More Sex Is Safer Sex

I began this book by randomly choosing a couple of chapters to browse through. The ones that I chose were concerning child labour through the ages and how it is a necessary stage in industrialisation, and how statistically, families with daughters are more likely to divorce than those with sons. These chapters were genuinely thought provoking, and filled me with a great hope that More Sex Is Safer Sex would be a great read.

It turns out that by luck or chance, I picked some of the few interesting chapters in the book. As the book began, it was somewhat hit and miss, arguments that if more people had sex, there'd be fewer cases of AIDS (which I was willing to put my mind to and consider did make sense) tempered with ones that I found fascinating, such as how fat, ugly, short people earn less than tall or thin or attractive people. But as time went on, it seemed that ideas were being formulated just to provocative and different, such as firemen should be able to claim any property that they rescue, or that in order to make queues shorter, we should allow people to go to the front of the queue rather than the back. Some of these ideas seemed so outlandish that I questioned in my mind whether the author had been smoking crack.

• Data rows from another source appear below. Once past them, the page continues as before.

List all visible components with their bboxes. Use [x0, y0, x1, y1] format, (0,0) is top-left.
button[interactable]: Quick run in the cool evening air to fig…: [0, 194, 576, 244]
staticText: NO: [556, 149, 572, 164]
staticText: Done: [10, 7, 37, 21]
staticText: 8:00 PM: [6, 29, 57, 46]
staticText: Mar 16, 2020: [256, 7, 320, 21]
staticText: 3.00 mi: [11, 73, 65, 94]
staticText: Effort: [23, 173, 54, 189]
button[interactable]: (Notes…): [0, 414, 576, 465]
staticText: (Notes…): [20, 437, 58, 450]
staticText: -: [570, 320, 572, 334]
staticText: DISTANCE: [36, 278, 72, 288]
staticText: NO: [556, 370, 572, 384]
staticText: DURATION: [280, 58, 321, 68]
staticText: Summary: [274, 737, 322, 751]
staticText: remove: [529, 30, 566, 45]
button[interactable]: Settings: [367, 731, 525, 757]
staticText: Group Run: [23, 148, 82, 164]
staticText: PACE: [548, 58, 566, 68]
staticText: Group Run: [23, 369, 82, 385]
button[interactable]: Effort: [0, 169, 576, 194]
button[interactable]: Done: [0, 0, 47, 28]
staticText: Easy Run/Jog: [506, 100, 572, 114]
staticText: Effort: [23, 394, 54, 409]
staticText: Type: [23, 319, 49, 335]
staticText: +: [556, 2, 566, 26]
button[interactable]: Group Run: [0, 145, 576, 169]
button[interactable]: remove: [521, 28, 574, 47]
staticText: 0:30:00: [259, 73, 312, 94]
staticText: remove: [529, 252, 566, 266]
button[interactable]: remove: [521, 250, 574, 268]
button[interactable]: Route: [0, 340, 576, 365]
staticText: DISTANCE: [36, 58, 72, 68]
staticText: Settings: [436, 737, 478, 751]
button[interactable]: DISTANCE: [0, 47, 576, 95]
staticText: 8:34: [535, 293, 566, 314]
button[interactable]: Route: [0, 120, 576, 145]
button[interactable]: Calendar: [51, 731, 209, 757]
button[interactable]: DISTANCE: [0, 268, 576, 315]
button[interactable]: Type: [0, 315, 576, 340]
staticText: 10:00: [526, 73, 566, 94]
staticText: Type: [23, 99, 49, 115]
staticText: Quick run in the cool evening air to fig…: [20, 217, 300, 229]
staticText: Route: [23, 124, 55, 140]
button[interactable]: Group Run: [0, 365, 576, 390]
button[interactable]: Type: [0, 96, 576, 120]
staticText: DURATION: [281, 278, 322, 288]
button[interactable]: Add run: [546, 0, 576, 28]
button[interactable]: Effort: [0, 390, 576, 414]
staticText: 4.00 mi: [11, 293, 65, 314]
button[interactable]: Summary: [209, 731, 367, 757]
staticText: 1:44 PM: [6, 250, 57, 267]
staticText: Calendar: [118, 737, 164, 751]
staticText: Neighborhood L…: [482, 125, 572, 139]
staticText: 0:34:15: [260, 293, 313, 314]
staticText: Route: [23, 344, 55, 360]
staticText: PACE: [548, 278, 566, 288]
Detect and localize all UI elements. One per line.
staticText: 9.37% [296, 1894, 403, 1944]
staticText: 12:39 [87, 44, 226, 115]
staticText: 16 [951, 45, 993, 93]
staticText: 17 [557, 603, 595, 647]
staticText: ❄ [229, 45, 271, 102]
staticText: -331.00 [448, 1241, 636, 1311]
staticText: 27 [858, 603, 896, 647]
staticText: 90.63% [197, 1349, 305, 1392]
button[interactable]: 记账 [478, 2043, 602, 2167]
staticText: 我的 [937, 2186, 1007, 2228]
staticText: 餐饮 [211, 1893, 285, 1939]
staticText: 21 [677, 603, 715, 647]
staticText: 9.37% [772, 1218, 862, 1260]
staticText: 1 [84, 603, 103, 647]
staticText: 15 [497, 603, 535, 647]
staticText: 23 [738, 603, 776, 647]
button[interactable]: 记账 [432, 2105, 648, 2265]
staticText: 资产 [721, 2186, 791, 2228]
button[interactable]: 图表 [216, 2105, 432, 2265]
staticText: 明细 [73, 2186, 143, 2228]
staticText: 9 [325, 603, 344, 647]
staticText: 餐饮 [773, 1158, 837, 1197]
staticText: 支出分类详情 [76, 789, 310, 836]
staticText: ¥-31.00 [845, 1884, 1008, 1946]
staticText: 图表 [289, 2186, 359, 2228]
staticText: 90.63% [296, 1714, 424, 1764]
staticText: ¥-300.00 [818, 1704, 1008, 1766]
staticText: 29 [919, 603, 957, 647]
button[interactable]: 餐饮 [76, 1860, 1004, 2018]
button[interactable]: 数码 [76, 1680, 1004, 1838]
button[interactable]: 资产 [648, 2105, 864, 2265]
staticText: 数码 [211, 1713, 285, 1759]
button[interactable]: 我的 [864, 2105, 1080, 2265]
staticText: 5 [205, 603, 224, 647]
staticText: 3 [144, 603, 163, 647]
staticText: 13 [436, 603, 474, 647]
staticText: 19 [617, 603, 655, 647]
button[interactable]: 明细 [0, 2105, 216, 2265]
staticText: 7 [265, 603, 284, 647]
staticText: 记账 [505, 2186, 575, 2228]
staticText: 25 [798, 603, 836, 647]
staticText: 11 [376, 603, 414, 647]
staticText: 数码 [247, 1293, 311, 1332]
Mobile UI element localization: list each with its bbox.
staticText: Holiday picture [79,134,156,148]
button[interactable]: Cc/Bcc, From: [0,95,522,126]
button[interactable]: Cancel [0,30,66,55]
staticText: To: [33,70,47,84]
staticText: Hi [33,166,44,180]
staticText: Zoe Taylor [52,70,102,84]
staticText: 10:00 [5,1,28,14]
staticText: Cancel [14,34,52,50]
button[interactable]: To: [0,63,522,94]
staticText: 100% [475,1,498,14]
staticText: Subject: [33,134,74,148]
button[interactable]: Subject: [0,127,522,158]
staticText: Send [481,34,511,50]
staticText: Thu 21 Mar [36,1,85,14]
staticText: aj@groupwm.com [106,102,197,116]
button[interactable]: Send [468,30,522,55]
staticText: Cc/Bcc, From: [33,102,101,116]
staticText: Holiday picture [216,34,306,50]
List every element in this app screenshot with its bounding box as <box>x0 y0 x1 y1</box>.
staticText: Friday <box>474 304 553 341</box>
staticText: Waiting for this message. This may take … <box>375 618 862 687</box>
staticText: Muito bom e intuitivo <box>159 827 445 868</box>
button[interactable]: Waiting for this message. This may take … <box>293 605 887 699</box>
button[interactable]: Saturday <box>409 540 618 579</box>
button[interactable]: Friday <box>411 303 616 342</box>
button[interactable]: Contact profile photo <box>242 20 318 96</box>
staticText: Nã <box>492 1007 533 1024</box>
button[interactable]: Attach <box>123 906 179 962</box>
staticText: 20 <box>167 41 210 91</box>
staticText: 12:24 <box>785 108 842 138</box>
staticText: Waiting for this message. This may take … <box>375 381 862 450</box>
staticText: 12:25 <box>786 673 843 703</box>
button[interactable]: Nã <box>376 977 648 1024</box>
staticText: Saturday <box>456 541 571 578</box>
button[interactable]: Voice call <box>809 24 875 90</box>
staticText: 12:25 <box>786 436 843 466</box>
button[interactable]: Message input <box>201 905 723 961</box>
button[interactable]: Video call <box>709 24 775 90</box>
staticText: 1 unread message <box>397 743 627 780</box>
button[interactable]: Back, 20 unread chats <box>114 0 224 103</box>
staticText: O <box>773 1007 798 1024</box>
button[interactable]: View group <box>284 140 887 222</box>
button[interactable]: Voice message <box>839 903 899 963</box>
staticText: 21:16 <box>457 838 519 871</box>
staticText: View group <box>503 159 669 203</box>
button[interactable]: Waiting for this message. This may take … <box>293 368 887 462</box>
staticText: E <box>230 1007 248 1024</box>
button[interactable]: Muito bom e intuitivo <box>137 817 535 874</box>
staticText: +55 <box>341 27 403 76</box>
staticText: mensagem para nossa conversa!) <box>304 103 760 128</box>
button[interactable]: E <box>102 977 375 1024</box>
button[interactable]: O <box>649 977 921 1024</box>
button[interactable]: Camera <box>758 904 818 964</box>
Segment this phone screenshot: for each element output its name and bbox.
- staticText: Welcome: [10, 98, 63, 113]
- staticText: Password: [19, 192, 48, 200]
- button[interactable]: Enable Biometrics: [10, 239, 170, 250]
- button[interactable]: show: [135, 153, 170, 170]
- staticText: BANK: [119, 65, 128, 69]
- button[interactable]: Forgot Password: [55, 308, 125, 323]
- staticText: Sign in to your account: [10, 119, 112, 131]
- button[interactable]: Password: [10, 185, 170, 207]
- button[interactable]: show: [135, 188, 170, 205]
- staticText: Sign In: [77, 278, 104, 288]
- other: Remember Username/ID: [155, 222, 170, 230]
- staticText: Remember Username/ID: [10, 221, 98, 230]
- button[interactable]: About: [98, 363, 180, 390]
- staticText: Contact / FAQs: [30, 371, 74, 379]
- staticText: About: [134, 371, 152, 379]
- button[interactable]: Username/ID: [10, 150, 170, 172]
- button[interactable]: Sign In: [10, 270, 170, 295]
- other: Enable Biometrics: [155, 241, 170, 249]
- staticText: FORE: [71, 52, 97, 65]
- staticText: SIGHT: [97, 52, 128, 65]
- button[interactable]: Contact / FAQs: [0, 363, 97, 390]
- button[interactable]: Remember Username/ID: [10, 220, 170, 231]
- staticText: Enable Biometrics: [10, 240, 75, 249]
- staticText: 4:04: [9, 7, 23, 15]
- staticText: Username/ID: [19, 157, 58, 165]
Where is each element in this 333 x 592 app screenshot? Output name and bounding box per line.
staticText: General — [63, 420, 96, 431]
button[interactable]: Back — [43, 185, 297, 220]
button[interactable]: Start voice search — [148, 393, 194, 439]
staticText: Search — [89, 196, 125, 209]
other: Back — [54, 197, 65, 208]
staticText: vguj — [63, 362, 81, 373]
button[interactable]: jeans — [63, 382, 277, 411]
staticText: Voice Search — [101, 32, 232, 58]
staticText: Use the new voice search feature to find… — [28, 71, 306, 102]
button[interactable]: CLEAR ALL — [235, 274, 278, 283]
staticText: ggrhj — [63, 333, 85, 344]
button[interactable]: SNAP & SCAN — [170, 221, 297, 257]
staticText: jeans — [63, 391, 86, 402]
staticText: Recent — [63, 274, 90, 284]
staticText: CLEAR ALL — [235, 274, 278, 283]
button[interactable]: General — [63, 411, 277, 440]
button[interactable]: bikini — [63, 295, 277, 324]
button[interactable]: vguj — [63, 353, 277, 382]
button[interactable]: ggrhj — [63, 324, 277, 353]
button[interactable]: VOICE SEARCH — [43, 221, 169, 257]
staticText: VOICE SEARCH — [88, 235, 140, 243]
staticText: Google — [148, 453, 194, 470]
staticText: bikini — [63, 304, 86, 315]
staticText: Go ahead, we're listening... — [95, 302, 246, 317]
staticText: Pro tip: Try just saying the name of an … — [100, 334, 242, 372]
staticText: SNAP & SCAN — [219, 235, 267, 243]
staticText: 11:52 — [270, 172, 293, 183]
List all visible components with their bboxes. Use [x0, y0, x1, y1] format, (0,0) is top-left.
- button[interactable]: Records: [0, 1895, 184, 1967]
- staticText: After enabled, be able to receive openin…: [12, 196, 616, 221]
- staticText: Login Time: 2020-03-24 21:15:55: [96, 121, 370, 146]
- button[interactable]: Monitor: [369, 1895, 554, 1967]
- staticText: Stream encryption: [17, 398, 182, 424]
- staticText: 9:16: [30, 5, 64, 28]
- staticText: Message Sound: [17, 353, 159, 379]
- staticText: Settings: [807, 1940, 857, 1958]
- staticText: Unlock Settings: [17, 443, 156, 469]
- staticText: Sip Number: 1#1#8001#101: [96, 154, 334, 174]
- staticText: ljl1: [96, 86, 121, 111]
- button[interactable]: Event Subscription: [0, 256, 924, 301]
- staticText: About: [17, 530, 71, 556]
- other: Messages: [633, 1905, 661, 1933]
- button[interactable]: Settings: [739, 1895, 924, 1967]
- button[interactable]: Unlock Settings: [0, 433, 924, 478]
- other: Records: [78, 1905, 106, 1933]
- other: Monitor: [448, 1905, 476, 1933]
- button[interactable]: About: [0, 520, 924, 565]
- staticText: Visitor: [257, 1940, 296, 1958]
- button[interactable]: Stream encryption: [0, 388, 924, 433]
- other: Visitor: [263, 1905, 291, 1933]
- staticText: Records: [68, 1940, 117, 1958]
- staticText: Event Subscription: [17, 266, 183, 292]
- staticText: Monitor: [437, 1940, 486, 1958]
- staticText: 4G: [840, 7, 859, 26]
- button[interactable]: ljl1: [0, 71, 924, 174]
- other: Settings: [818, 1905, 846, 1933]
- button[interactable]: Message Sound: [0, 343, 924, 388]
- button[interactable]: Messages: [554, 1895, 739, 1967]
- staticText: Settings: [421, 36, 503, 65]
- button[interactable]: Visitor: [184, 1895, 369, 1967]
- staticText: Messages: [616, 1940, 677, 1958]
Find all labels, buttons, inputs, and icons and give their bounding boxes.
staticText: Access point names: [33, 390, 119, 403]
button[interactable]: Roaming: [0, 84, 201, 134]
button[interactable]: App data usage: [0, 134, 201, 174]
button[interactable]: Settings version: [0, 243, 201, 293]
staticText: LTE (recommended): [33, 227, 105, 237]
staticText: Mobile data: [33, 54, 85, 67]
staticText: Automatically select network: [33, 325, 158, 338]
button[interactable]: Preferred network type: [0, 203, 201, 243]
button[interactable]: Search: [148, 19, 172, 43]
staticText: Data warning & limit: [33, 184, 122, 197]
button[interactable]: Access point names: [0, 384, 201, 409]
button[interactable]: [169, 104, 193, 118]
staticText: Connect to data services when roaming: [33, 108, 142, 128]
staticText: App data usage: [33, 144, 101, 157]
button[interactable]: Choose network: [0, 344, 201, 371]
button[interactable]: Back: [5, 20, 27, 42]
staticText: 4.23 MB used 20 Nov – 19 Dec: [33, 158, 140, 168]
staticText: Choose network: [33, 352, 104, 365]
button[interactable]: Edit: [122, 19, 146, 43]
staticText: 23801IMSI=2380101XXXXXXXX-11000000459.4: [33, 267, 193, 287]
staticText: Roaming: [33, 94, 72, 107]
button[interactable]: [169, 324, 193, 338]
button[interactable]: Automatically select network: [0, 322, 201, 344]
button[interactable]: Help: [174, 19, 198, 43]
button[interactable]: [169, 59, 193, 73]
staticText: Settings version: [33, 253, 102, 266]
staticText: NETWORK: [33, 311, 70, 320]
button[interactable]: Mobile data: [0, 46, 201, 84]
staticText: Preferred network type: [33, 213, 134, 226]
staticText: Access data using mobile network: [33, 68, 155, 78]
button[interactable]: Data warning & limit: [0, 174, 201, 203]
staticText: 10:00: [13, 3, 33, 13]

Perhaps I just didn't get it. After all, in the preface the author states that 'This book will give you new insights about how the world works. Sometimes it might outrage you'. Seeking as it does to apply economics to every day life (such as cost-benefit or value), can one really take umbrage at theoretical musings? It would seem so, as two-thirds of my way through this tome I decided that the cost (2 hours or so) was not worth the benefit (reading another 100 or so pages of somewhat bollocks, tempered with the occasional thought-provoking idea), and as I had already met my value with the book ($4 from Barnes & Noble in a sale seemed to be worth the odd interesting chapter), I decided to stop.

Now that's how to apply economics to the real world!